In more rostral regions of the CNS, multiple discrete sources of OPCs have been identified (Spassky et al. 1998). These include the floor of the third ventricle, which generates a subset of OPCs that migrate down the optic nerve (Gao and Miller 2006) and the medial ganglion eminence (Perez Villages et al. 1999; Spassky et al. 1998; Timsit et al. 1995) that contributes oligodendrocytes to specific domains of the CNS. Not all these regions are adjacent to an obvious source of an inductive signal such as the floor plate or notochord, and at least in the optic system, the source of inductive signals appears to be retinal ganglion cell axons (Gao and Miller 2006) that express Shh (Dakubo et al. 2008) and are the ultimate target of these OPCs. Our current understanding of the origins of OPCs in the developing CNS remains incomplete, and it seems likely based on cell tracing studies that many regions of the neural tube generate OPCs (Kessaris et al. 2006) but do so in response to specific local cues in a temporal and spatially regulated manner.

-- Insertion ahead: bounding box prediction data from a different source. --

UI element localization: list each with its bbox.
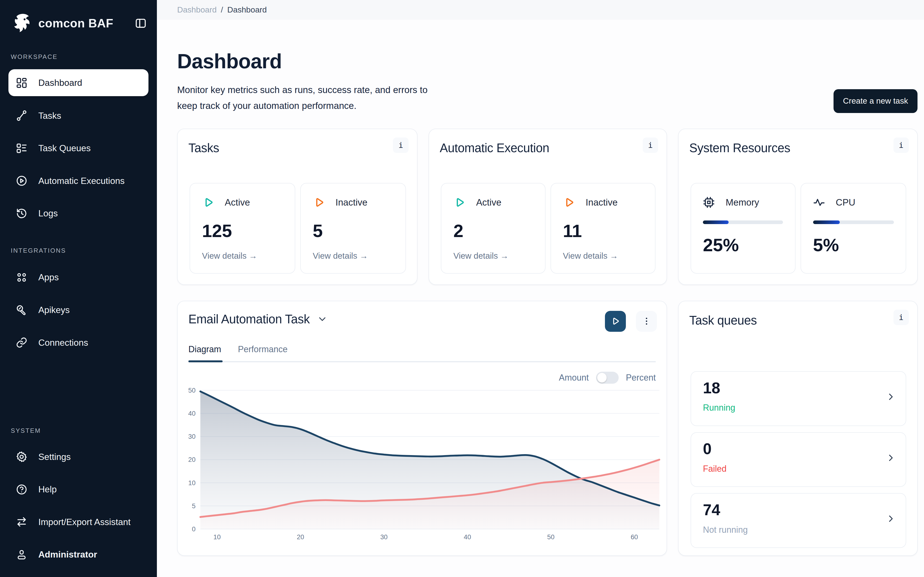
sidebar-item-settings[interactable]: Settings <box>8 441 149 473</box>
dots-grid-icon <box>16 271 27 284</box>
circle-play-icon <box>16 175 27 187</box>
task-queues-info-icon[interactable]: i <box>893 309 909 325</box>
sidebar-item-logs[interactable]: Logs <box>8 197 149 230</box>
svg-text:50: 50 <box>188 387 195 394</box>
brand-row: comcon BAF <box>11 11 149 36</box>
tab-diagram[interactable]: Diagram <box>188 344 221 362</box>
memory-value: 25% <box>703 235 739 255</box>
email-automation-panel: Email Automation Task Diagram Performanc… <box>177 301 667 556</box>
task-queues-card: Task queues i 18 Running 0 Failed <box>678 301 918 556</box>
sidebar-item-label: Automatic Executions <box>38 176 124 186</box>
svg-text:10: 10 <box>213 533 221 541</box>
auto-inactive-stat: Inactive 11 View details → <box>551 183 656 274</box>
tasks-info-icon[interactable]: i <box>393 137 409 153</box>
svg-text:20: 20 <box>297 533 304 541</box>
lion-logo-icon <box>11 11 35 35</box>
sidebar-item-label: Settings <box>38 452 71 462</box>
tasks-card-title: Tasks <box>188 141 219 155</box>
sidebar-collapse-icon[interactable] <box>133 16 149 31</box>
sidebar-item-help[interactable]: Help <box>8 473 149 505</box>
stat-value: 5 <box>313 221 323 241</box>
sidebar-item-label: Apikeys <box>38 305 70 315</box>
stat-value: 11 <box>563 221 582 241</box>
automatic-execution-card: Automatic Execution i Active 2 View deta… <box>428 129 667 285</box>
svg-text:20: 20 <box>188 456 195 464</box>
svg-text:40: 40 <box>188 410 195 417</box>
tab-performance[interactable]: Performance <box>238 344 288 362</box>
unit-toggle-row: Amount Percent <box>559 372 656 384</box>
play-outline-icon <box>313 197 325 208</box>
chevron-right-icon <box>885 392 897 402</box>
tasks-card: Tasks i Active 125 View details → Inacti… <box>177 129 417 285</box>
sidebar-item-apikeys[interactable]: Apikeys <box>8 294 149 326</box>
queue-row-failed[interactable]: 0 Failed <box>691 432 906 487</box>
memory-meter: Memory 25% <box>691 183 796 274</box>
chevron-right-icon <box>885 453 897 463</box>
cpu-activity-icon <box>813 197 825 208</box>
auto-active-stat: Active 2 View details → <box>441 183 545 274</box>
view-details-link[interactable]: View details → <box>313 251 368 261</box>
breadcrumb-current: Dashboard <box>227 5 267 15</box>
svg-text:60: 60 <box>631 533 638 541</box>
cpu-meter: CPU 5% <box>801 183 906 274</box>
sidebar-item-import-export-assistant[interactable]: Import/Export Assistant <box>8 506 149 538</box>
run-task-button[interactable] <box>605 311 626 332</box>
sidebar-item-tasks[interactable]: Tasks <box>8 100 149 132</box>
queue-row-running[interactable]: 18 Running <box>691 371 906 426</box>
chevron-right-icon <box>885 513 897 524</box>
svg-text:30: 30 <box>188 433 195 440</box>
sidebar-item-administrator[interactable]: Administrator <box>8 538 149 571</box>
play-outline-icon <box>202 197 214 208</box>
breadcrumb: Dashboard / Dashboard <box>157 0 924 20</box>
svg-text:40: 40 <box>464 533 471 541</box>
layout-list-icon <box>16 142 27 154</box>
meter-label: Memory <box>726 197 759 208</box>
toggle-label-amount: Amount <box>559 372 589 383</box>
task-selector-title[interactable]: Email Automation Task <box>188 312 310 326</box>
sidebar-item-label: Administrator <box>38 550 97 560</box>
sidebar-item-label: Help <box>38 484 57 495</box>
automatic-execution-info-icon[interactable]: i <box>643 137 658 153</box>
cpu-value: 5% <box>813 235 839 255</box>
sidebar-item-connections[interactable]: Connections <box>8 327 149 359</box>
sidebar-item-task-queues[interactable]: Task Queues <box>8 132 149 164</box>
more-options-icon[interactable] <box>636 311 657 332</box>
system-resources-info-icon[interactable]: i <box>893 137 909 153</box>
stat-label: Inactive <box>336 197 367 208</box>
sidebar-item-apps[interactable]: Apps <box>8 261 149 293</box>
history-icon <box>16 208 27 219</box>
tab-divider <box>188 361 656 362</box>
svg-text:30: 30 <box>380 533 388 541</box>
queue-row-not-running[interactable]: 74 Not running <box>691 493 906 548</box>
system-resources-card: System Resources i Memory <box>678 129 918 285</box>
queue-count: 18 <box>703 379 720 397</box>
stat-label: Inactive <box>586 197 618 208</box>
sidebar-item-label: Import/Export Assistant <box>38 517 131 527</box>
sidebar-item-label: Connections <box>38 338 88 348</box>
stat-value: 2 <box>453 221 464 241</box>
view-details-link[interactable]: View details → <box>453 251 509 261</box>
sidebar-item-dashboard[interactable]: Dashboard <box>8 69 149 96</box>
queue-count: 0 <box>703 440 712 458</box>
queue-status-label: Not running <box>703 525 748 535</box>
page-description: Monitor key metrics such as runs, succes… <box>177 82 428 114</box>
amount-percent-toggle[interactable] <box>596 372 619 384</box>
chevron-down-icon[interactable] <box>317 314 328 324</box>
stat-label: Active <box>476 197 501 208</box>
breadcrumb-root[interactable]: Dashboard <box>177 5 216 15</box>
sidebar-item-automatic-executions[interactable]: Automatic Executions <box>8 165 149 197</box>
breadcrumb-separator: / <box>221 5 223 15</box>
svg-text:10: 10 <box>188 479 195 487</box>
create-task-button[interactable]: Create a new task <box>834 89 917 113</box>
section-label-system: SYSTEM <box>11 427 41 434</box>
view-details-link[interactable]: View details → <box>202 251 257 261</box>
active-tab-underline <box>188 360 223 362</box>
view-details-link[interactable]: View details → <box>563 251 618 261</box>
sidebar-item-label: Tasks <box>38 111 61 121</box>
page-title: Dashboard <box>177 50 282 73</box>
brand-name: comcon BAF <box>38 16 113 30</box>
area-chart: 051020304050102030405060 <box>183 386 661 543</box>
link-icon <box>16 337 27 349</box>
svg-text:50: 50 <box>547 533 554 541</box>
automatic-execution-title: Automatic Execution <box>439 141 549 155</box>
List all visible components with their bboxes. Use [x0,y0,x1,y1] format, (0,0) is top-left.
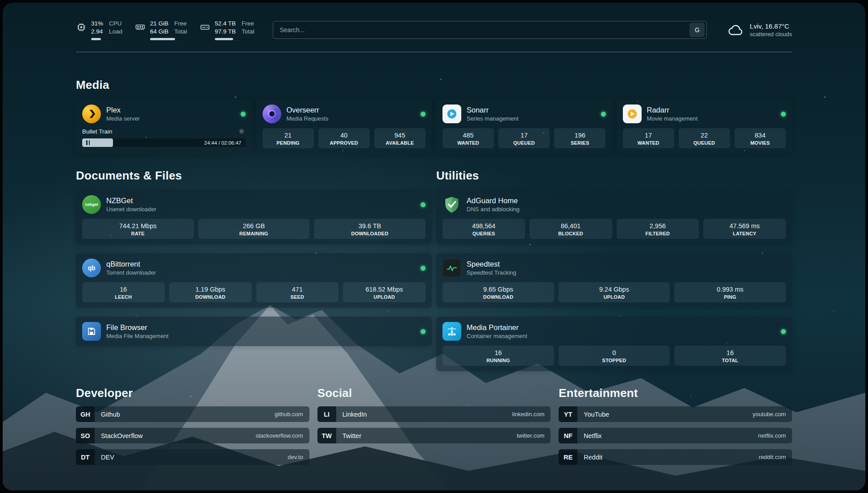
overseerr-icon [263,104,281,123]
section-title-media: Media [76,78,792,92]
dashboard-screen: 31% 2.94 CPU Load [3,3,865,490]
stat-upload: 618.52 MbpsUPLOAD [343,282,426,302]
disk-icon [200,22,210,33]
app-name: Media Portainer [467,323,527,332]
stat-movies: 834MOVIES [734,128,786,148]
portainer-card[interactable]: Media Portainer Container management 16R… [436,317,792,371]
stat-queries: 498,564QUERIES [442,219,525,239]
app-name: Overseerr [287,105,329,115]
stat-pending: 21PENDING [263,128,314,148]
status-dot [421,329,426,334]
qbittorrent-icon: qb [82,259,101,277]
section-title-entertainment: Entertainment [559,386,792,400]
nzbget-icon: nzbget [82,195,101,214]
github-badge: GH [76,406,95,422]
stat-running: 16RUNNING [442,346,554,366]
status-dot [421,112,426,117]
snow-particles-small [3,3,4,4]
top-bar: 31% 2.94 CPU Load [76,20,792,40]
radarr-card[interactable]: Radarr Movie management 17WANTED 22QUEUE… [617,99,793,154]
overseerr-card[interactable]: Overseerr Media Requests 21PENDING 40APP… [256,99,432,154]
ram-progress-bar [150,38,187,40]
bookmark-stackoverflow[interactable]: SO StackOverflow stackoverflow.com [76,428,309,443]
playback-progress-bar[interactable]: 24:44 / 02:06:47 [82,138,246,147]
status-dot [601,112,606,117]
qbittorrent-card[interactable]: qb qBittorrent Torrent downloader 16LEEC… [76,253,432,308]
stat-ping: 0.993 msPING [674,282,786,302]
section-title-social: Social [317,386,551,400]
media-grid: Plex Media server Bullet Train 24:44 / 0… [76,99,792,154]
stat-queued: 17QUEUED [498,128,550,148]
stat-remaining: 266 GBREMAINING [198,219,310,239]
status-dot [421,266,426,271]
app-name: Speedtest [467,259,516,269]
filebrowser-card[interactable]: File Browser Media File Management [76,317,432,346]
weather-widget: Lviv, 16.87°C scattered clouds [727,21,792,38]
weather-location: Lviv, 16.87°C [750,22,792,30]
adguard-shield-icon [442,195,461,214]
stat-download: 1.19 GbpsDOWNLOAD [169,282,252,302]
disk-total-value: 97.9 TB [215,28,236,36]
stackoverflow-badge: SO [76,428,95,443]
weather-condition: scattered clouds [750,30,792,38]
stat-series: 196SERIES [554,128,605,148]
cpu-widget: 31% 2.94 CPU Load [76,20,122,40]
stat-available: 945AVAILABLE [374,128,426,148]
stat-blocked: 86,401BLOCKED [530,219,612,239]
cloud-icon [727,21,744,38]
bookmark-reddit[interactable]: RE Reddit reddit.com [559,449,792,465]
twitter-badge: TW [317,428,336,443]
ram-widget: 21 GiB 64 GiB Free Total [135,20,187,40]
status-dot [421,202,426,207]
bookmark-twitter[interactable]: TW Twitter twitter.com [317,428,551,443]
search-input[interactable] [280,26,689,33]
bookmark-youtube[interactable]: YT YouTube youtube.com [559,406,792,422]
adguard-card[interactable]: AdGuard Home DNS and adblocking 498,564Q… [436,190,792,244]
cpu-load-label: Load [109,28,122,36]
reddit-badge: RE [559,449,577,465]
pause-button[interactable] [86,140,90,145]
plex-icon [82,104,101,123]
app-subtitle: Movie management [647,115,698,122]
stat-seed: 471SEED [256,282,339,302]
section-title-documents: Documents & Files [76,169,432,183]
speedtest-card[interactable]: Speedtest Speedtest Tracking 9.65 GbpsDO… [436,253,792,308]
app-subtitle: Series management [467,115,518,122]
status-dot [781,112,786,117]
cpu-percent: 31% [91,20,103,28]
search-engine-button[interactable]: G [689,23,705,37]
app-name: AdGuard Home [467,196,520,205]
app-name: Sonarr [467,105,518,115]
bookmark-dev[interactable]: DT DEV dev.to [76,449,309,465]
cpu-progress-bar [91,38,122,40]
ram-total-label: Total [174,28,187,36]
playback-time: 24:44 / 02:06:47 [204,140,241,146]
sonarr-card[interactable]: Sonarr Series management 485WANTED 17QUE… [436,99,612,154]
bookmark-github[interactable]: GH Github github.com [76,406,309,422]
bookmark-linkedin[interactable]: LI LinkedIn linkedin.com [317,406,551,422]
snow-particles [3,3,4,4]
search-bar: G [273,21,707,39]
stat-latency: 47.569 msLATENCY [703,219,786,239]
disk-free-value: 52.4 TB [215,20,236,28]
gear-icon[interactable] [238,127,246,135]
stat-leech: 16LEECH [82,282,165,302]
radarr-icon [623,104,642,123]
stat-stopped: 0STOPPED [559,346,670,366]
speedtest-icon [442,259,461,277]
status-dot [241,112,246,117]
disk-progress-bar [215,38,255,40]
stat-queued: 22QUEUED [679,128,730,148]
app-name: File Browser [106,323,168,332]
plex-card[interactable]: Plex Media server Bullet Train 24:44 / 0… [76,99,252,154]
youtube-badge: YT [559,406,577,422]
bookmark-netflix[interactable]: NF Netflix netflix.com [559,428,792,443]
disk-total-label: Total [242,28,255,36]
now-playing-title: Bullet Train [82,128,113,135]
app-subtitle: Media File Management [106,332,168,340]
nzbget-card[interactable]: nzbget NZBGet Usenet downloader 744.21 M… [76,190,432,244]
app-subtitle: Usenet downloader [106,205,156,213]
sonarr-icon [442,104,461,123]
app-subtitle: Container management [467,332,527,340]
ram-total-value: 64 GiB [150,28,168,36]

1.2.3 Environmental Factors That Dictate the Location of OPCs
The localized appearance of OPCs at defined stages in the developing CNS provided insights into environmental cues mediating their initial appearance. The ability to induce oligodendrocytes in dorsal and lateral regions of the developing spinal cord through notochord transplantation (Orentas and Miller 1996, 1998; Pringle et al. 1996) demonstrated the importance of the cellular environment and implicated the morphogen Sonic hedgehog in their initial appearance.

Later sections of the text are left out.